Setting up a fault-tolerant site using Amazon’s Availability Zones
Amazon’s Availability Zones are a fabulous new feature that allows users to assign instances to locations that are very fault-tolerant from one another yet that have very high bandwidth between each other. I wish I could have done something like that as easily when I was responsible for operations at Citrix Online and we had 5 datacenters worldwide. As I’ll explain in this post, what Amazon actually provides us is much better than just putting servers into multiple datacenters.
The most confusing thing about availability zones is the name: In the cloud, what exactly is an “availability zone”? The easiest way to think about it is that a zone equals a datacenter. If power goes out in one datacenter and the generators fail to start (naah, that never happens…) then it doesn’t affect the other datacenter. Or if there’s a fire, one datacenter may burn out or be otherwise incapacitated, but others are unaffected. In reality zones don’t necessarily correspond to datacenters. Given careful engineering, it’s possible to have multiple “rooms” in a datacenter that are highly failure isolated while technically still being part of the same datacenter (imagine football-sized fields here).
The point of availability zones is the following: if I launch a server in zone A and a second server in zone B, then the probability that both go down at the same time due to an external event is extremely small. This simple property allows us to construct highly reliable web services by placing servers into multiple zones such that the failure of one zone doesn’t disrupt the service or at the very least, allows us to rapidly reconstruct the service in the second zone.
The one caveat to consider when using multiple zones is that there is no free lunch (you knew there was a catch, didn’t you?). First of all there’s the speed of light. The zones Amazon is exposing are all on the East coast (indicated by the names, such as “us-east-1a”. I don’t have inside information about the location of their facilities, but I imagine some may be in New York and others may be in Virginia, so the distance between zones may be considerable, thus translating into some network latency. And even if the actual facilities used by EC2 today are not that far apart, they may be someday in the future.
The second “gotcha” is that bandwidth across zone boundaries is not free. Amazon is charging $0.01/GB for what they call “regional” traffic. This is less than 1/10th the cost of Internet traffic, which seems perfectly reasonable to me. In the days where I was managing multiple datacenters the cost of traffic between them was essentially the same as the cost of random Internet traffic. Actually, I take that back, it cost twice as much: once to exit one datacenter and once to enter the other. (Granted, at high volume one can do interesting things to save some money, but it doesn’t become free by a long shot.)
An example
Enough talk, let’s show a diagram of how a simple redundant web site looks like with Availability Zones and Elastic IPs. At the core we’ll have two web servers (e.g. with Apache and PHP) running the web application and accessing the master database. All this occurs in one zone. We’ll allocate two Elastic IP addresses that we assign to the two web servers and then we create a round-robin DNS entry for our web site that maps the domain name to the two IP addresses (this is commonly called “round-robin DNS”).

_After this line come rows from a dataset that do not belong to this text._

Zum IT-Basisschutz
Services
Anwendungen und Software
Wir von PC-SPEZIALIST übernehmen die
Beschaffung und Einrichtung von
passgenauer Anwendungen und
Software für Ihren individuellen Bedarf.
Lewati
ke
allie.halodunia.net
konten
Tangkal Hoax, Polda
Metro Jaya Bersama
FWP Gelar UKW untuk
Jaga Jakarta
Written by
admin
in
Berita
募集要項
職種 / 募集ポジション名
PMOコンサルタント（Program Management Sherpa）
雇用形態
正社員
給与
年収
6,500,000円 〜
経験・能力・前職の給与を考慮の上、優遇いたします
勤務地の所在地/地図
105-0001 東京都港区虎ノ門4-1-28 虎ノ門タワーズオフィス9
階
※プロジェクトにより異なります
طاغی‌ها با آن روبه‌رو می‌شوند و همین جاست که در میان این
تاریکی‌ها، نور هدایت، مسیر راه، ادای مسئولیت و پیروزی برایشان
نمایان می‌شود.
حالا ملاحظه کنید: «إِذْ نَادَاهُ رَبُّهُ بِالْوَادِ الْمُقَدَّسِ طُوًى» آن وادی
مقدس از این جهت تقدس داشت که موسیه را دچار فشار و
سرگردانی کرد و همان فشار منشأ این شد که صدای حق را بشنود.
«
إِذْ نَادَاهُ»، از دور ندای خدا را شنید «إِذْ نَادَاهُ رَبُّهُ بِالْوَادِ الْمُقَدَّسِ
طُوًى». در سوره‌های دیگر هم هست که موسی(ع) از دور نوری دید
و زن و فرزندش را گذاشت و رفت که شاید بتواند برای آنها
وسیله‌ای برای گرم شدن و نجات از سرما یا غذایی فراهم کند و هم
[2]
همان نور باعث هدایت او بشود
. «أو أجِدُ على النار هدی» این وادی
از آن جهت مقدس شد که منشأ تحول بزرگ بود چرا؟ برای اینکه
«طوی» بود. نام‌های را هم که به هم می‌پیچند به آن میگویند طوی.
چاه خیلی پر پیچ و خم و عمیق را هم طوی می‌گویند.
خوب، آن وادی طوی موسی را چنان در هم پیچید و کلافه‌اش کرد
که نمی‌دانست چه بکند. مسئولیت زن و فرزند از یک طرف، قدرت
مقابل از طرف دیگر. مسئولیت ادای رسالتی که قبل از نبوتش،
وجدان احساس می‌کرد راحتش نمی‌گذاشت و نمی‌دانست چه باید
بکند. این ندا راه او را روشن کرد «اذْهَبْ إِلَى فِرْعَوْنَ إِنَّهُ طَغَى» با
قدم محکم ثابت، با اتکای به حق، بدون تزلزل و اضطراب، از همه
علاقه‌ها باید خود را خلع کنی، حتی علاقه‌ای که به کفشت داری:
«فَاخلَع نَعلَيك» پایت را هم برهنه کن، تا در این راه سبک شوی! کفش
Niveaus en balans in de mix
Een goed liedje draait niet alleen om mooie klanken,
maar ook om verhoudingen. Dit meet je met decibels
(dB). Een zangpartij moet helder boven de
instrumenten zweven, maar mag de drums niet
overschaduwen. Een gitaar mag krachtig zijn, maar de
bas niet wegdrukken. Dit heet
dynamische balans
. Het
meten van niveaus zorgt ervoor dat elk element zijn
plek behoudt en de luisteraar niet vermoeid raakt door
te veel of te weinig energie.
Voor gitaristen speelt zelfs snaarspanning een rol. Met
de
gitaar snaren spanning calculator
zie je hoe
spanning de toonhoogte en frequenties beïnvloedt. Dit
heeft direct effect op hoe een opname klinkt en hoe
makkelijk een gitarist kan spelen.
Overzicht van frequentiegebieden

In order to ensure the survival of the data in the case of a massive failure, we start a slave database in a second availability zone and replicate the data in real-time. This is how we’ve set-up all our customers to date, except that up until now we haven’t been able to specify the placement of the slave with respect to the master. In the RightScale Dashboard the zone of each server is shown and at server launch time one can select the desired zone.
Now suppose the zone with the web servers and database fails due to a fire! After receiving an alert, we first promote the slave in the second zone to master using the RightScale Manager for MySQL automation. We then launch fresh web/app servers in the same zone as the slave database. Once the promotion completes and the two new servers are up, it is a simple matter of reassigning the Elastic IPs to the two new servers to redirect all the users to the new servers and we’re up and running again.

The next step is to recreate the redundancy and for this the third availability zone that each account has access to comes into play. We start a fresh database slave in the third zone again using the automation in the Manager for MySQL. Once that comes up and starts replicating we are back to having a redundant setup!

If you have never tried to set something like this up yourself starting from renting colo space, purchasing bandwidth to buying and installing servers, you really can’t appreciate the amount of capital expense, time, headache, and ongoing expense saved by EC2’s features! And best of all, using RightScale it’s just a couple of clicks away :-).
Beyond the simple redundant setup
As an astute reader you probably noticed that the site described above would go down if there was a failure in the primary zone, which would require a manual restarting of new servers in order to bring it back up. Some of this can be easily remedied by placing one or multiple web servers into the secondary zone and having them talk to the master DB across the zone boundary. The performance of these servers may be slightly lower due to the inter-zone latency and there is some cost to the database access traffic. It’s somewhat application-dependent how these play out.
A more sophisticated setup uses load balancers to reduce the impact of the cross-site traffic. The idea is to place one load balancer instance in each zone and route the requests primarily to a set of redundant web/app servers in the primary zone, as shown in the figure below. A third app server can be running in the secondary zone and perhaps get a trickle of traffic from the load balancers just to keep it “warm.” Keeping it warm makes it easy to monitor and ensure that it’s operating properly.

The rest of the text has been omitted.